CHARLOTTE -- Johnson C. Smith University is taking on a new approach to revitalize the area around campus.
The "Giving Voice to the Northwest Corridor" initiative seeks to better prepare voters for the upcoming election, to put leaders in power who can make significant change.
"There's a global problem. You have a gap between your politicians and the actual civilians who vote for them,” said Zwelabo Mandela, a JCSU junior who produced a film about the project.
He's also the grandson of civil rights icon Nelson Mandela.
"It's a juxtaposed position,” he said. “As soon as you walk out the door you see the city here, and then you look to your left and there's Beatties Ford Road and it looks like it's eroding and it's really sad.”
For the past few months, the group has been directing residents of all ages to an online survey, asking their definition of a leader and to identify issues they want addressed. On August 31, they will present the findings in a public forum with local candidates.

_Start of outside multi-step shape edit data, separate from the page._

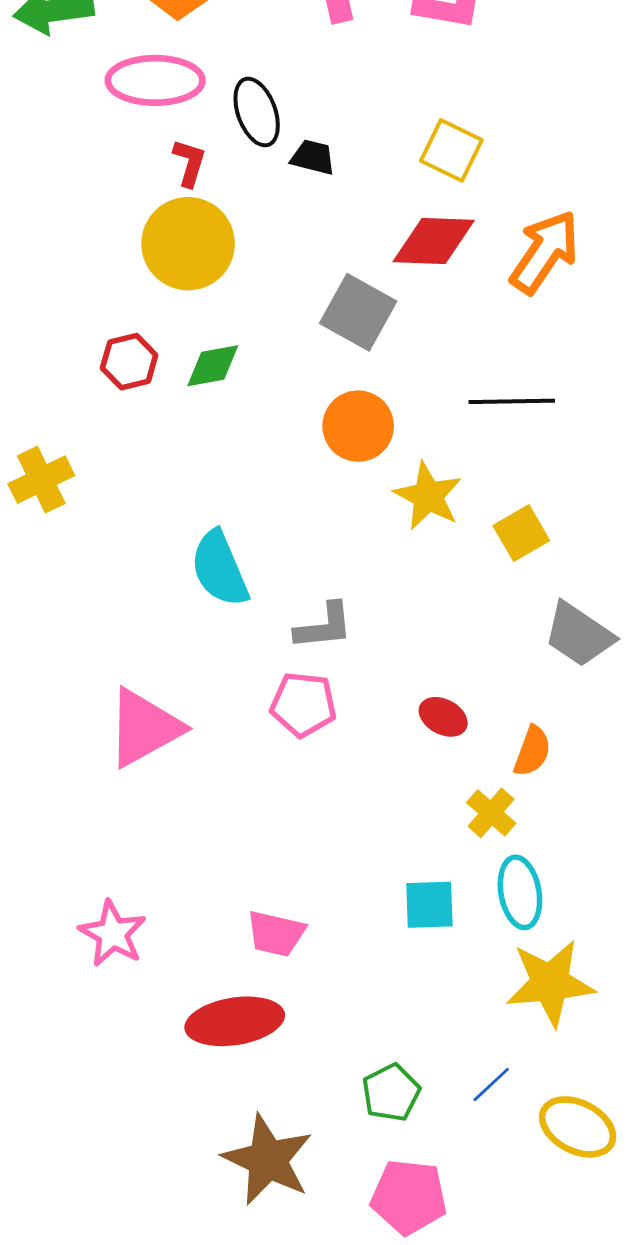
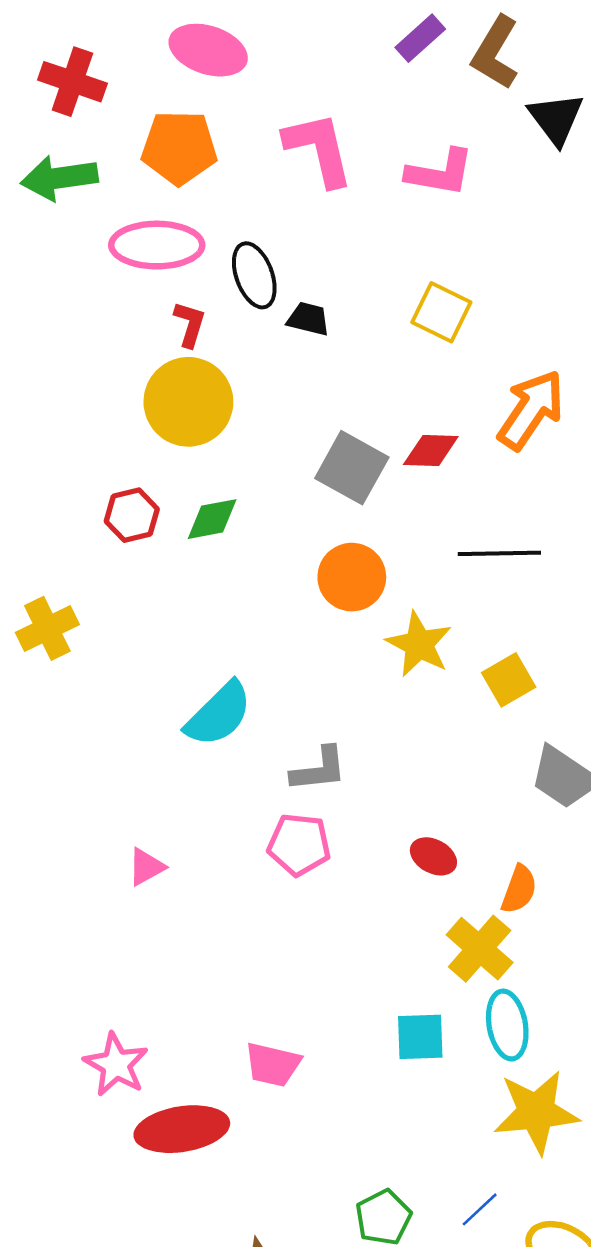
red diamond: (434, 241) -> (431, 451), moved, size x0.7
cyan semicircle: (220, 569) -> (219, 714), turned -112
pink triangle: (144, 728) -> (146, 867), size x0.5
yellow cross: (491, 813) -> (480, 949), size x1.4
red ellipse: (235, 1021) -> (182, 1129), moved

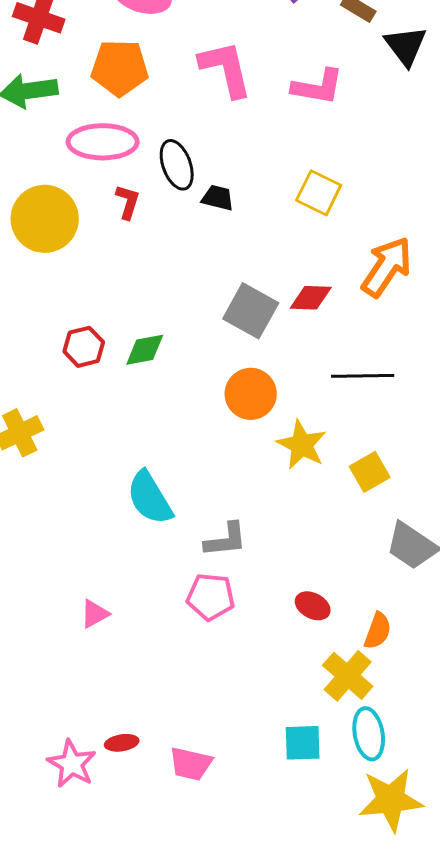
yellow circle: (188, 402) -> (45, 219), moved
cyan semicircle: (219, 714) -> (150, 498), turned 104
red ellipse: (182, 1129) -> (122, 743), moved, size x0.5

It will run 8 a.m. to noon at Biddle Hall.
"You see a lot of mixed generations in the same room, talking about the same thing and that is more shocking than anything that could have been said because this problem has consistently jumped generations,” said Mandela.
He says he can't discuss his grandfather's health for security reasons, simply saying the family is optimistic about his condition.
"I see who Nelson Mandela is to the rest of the world but when I'm just talking about my grandfather, removing the titles and all the work that he's done, there's basically what he's instilled in my life and that's a hard work ethic as it pertains to education,” said Zwelabo.